For their research, Peña’s team uses a system at BSC with 2nd Gen Intel Xeon Scalable processors and 6 TB of Intel Optane PMem to do their development and run their testing. The system is part of the Intel-BSC Exascale Lab, where, since 2011, innovative research and collaborative development projects have been carried out to enable next-generation Exascale supercomputing.
Result
Heterogeneous memory research is ongoing at BSC. Currently, Peña’s team’s code runs statically. It allocates memory objects based on a profiling run and optimization steps. But the team’s plans are to make it much more dynamic to accommodate changes at run time and user-specific marking of data.
“Today, the tool focuses on allocating data for optimized performance,” Pena explained. “If there are standard DIMMs, ECC DIMMs, and Intel Optane PMem modules in a system, we would allocate the most called data to the standard DIMMs, then less frequently demanded data to ECC, and even less demanded objects to NVRAM. But we envision the tool to not only be dynamic at run time but be able to respond to user marks of data as well.

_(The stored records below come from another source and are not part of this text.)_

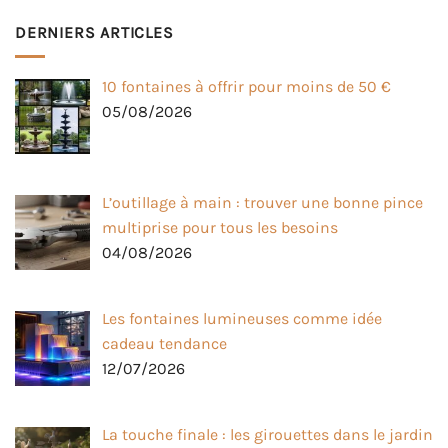
DERNIERS ARTICLES
10 fontaines à offrir pour moins de 50 €
05/08/2026
L’outillage à main : trouver une bonne pince
multiprise pour tous les besoins
04/08/2026
Les fontaines lumineuses comme idée
cadeau tendance
12/07/2026
La touche finale : les girouettes dans le jardin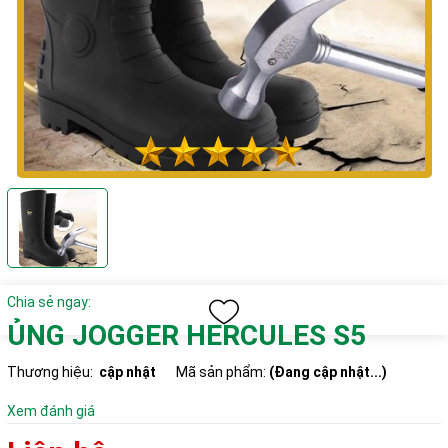
Chia sẻ ngay:
ỦNG JOGGER HERCULES S5
Thương hiệu:
cập nhật
Mã sản phẩm:
(Đang cập nhật...)
Xem đánh giá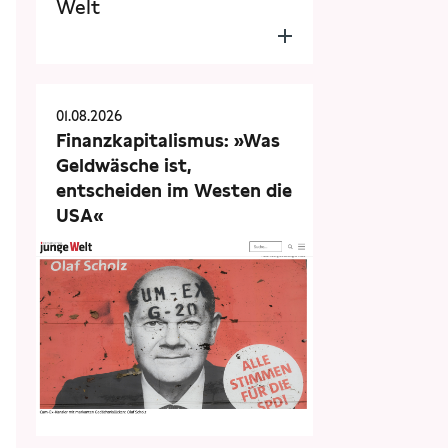
Welt
01.08.2026
Finanzkapitalismus: »Was
Geldwäsche ist,
entscheiden im Westen die
USA«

For example, if the user wants to ensure data is protected, we will allocate it to ECC instead of standard DRAM. Or, if it has certain access patterns, such as many writes, we will allocate it to regular memory instead of NVRAM, which has slower write speeds.”
Peña’s work targets large HPC workloads seen in the world’s supercomputing centers, but they are also running it on smaller applications, such as Intel® Distribution for HPCG, Lulesh, miniFE and SNAP. His team is benchmarking their code performance against using Intel Optane PMem in Memory Mode, where the processor itself manages the data.

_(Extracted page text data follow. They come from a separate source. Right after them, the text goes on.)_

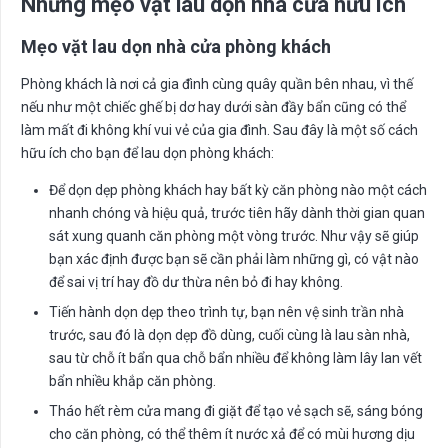
Những mẹo vặt lau dọn nhà cửa hữu ích
Mẹo vặt lau dọn nhà cửa phòng khách
Phòng khách là nơi cả gia đình cùng quây quần bên nhau, vì thế
nếu như một chiếc ghế bị dơ hay dưới sàn đầy bẩn cũng có thể
làm mất đi không khí vui vẻ của gia đình. Sau đây là một số cách
hữu ích cho bạn để lau dọn phòng khách:
Để dọn dẹp phòng khách hay bất kỳ căn phòng nào một cách
nhanh chóng và hiệu quả, trước tiên hãy dành thời gian quan
sát xung quanh căn phòng một vòng trước. Như vậy sẽ giúp
bạn xác định được bạn sẽ cần phải làm những gì, có vật nào
để sai vị trí hay đồ dư thừa nên bỏ đi hay không.
Tiến hành dọn dẹp theo trình tự, bạn nên vệ sinh trần nhà
trước, sau đó là dọn dẹp đồ dùng, cuối cùng là lau sàn nhà,
sau từ chỗ ít bẩn qua chỗ bẩn nhiều để không làm lây lan vết
bẩn nhiều khắp căn phòng.
Tháo hết rèm cửa mang đi giặt để tạo vẻ sạch sẽ, sáng bóng
cho căn phòng, có thể thêm ít nước xả để có mùi hương dịu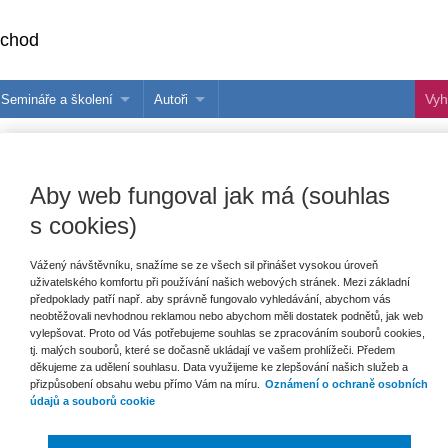
bchod
Semináře a školení
Autoři
 e-knihy?
Semináře a konference
Více o autorech Wolters Kluwer
hu
Školení ASPI, Libra a Praetor
PublishOne
Aby web fungoval jak má (souhlas
nihu
s cookies)
talog
Vážený návštěvníku, snažíme se ze všech sil přinášet vysokou úroveň
uživatelského komfortu při používání našich webových stránek. Mezi základní
šechny produkty
Akce
Novinky
Připravujeme
předpoklady patří např. aby správně fungovalo vyhledávání, abychom vás
neobtěžovali nevhodnou reklamou nebo abychom měli dostatek podnětů, jak web
vylepšovat. Proto od Vás potřebujeme souhlas se zpracováním souborů cookies,
tj. malých souborů, které se dočasně ukládají ve vašem prohlížeči. Předem
děkujeme za udělení souhlasu. Data využijeme ke zlepšování našich služeb a
přizpůsobení obsahu webu přímo Vám na míru.
Oznámení o ochraně osobních
údajů a souborů cookie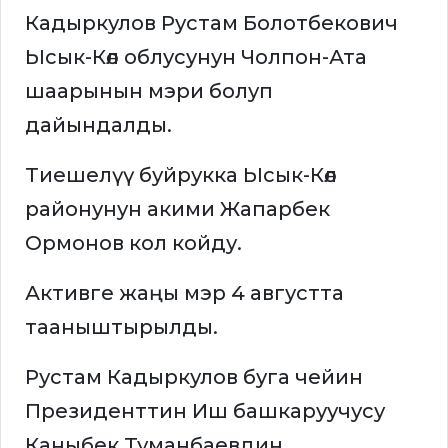
Кадыркулов Рустам Болотбекович
Ысык-Көл облусунун Чолпон-Ата
шаарынын мэри болуп
дайындалды.
Тиешелүү буйрукка Ысык-Көл
районунун акими Жапарбек
Ормонов кол койду.
Активге жаңы мэр 4 августта
тааныштырылды.
Рустам Кадыркулов буга чейин
Президенттин Иш башкаруучусу
Каныбек Туманбаевдин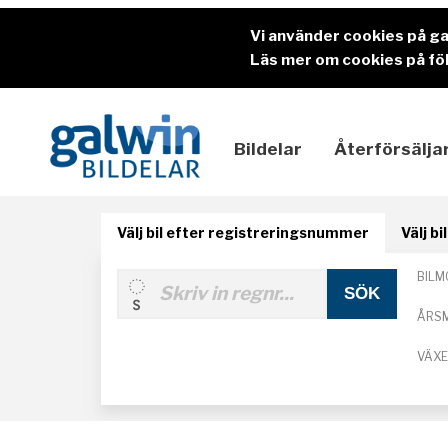
Vi använder cookies på g
Läs mer om cookies på föl
Bildelar
Återförsälja
Välj bil efter registreringsnummer
Välj b
BILM
ÅRS
VÄX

“We are testing our code on most of the applications from the U.S. DoE, like LAMMPS, OpenFOAM, and NWChem. A key goal of this project is to enable large applications to run with high performance on systems with large NVRAM capacities and smaller amounts of DRAM. We are currently seeing performance improvements in many mini-applications, plus up to 18 percent in OpenFOAM and 10 percent on LAMMPS compared to Memory Mode,” Peña concluded.
Peña’s approach optimizes performance and power for supercomputers where larger and larger problems on bigger and bigger machines means more and more memory.
Solution Summary
Barcelona Supercomputing Center and the Intel-BSC Exascale Lab are at the heart of innovative hierarchical memory research using 2nd Gen Intel Xeon Scalable processors and Intel Optane persistent memory in App Direct Mode. The center hosts a team lead by Antonio Peña to develop software tools that intelligently allocate data to multiple memory tiers, including Intel Optane PMem, that help optimize performance of large supercomputing applications. Their ongoing research for both large and small HPC applications is showing up to a 2x performance speedup in some mini-applications such as MiniFE compared to Memory Mode according to Peña.
Solution Ingredients
- Experimental platform for developing hierarchical memory software tools
- Intel Xeon Platinum 8260L processors
- 6 TB of Intel Optane persistent memory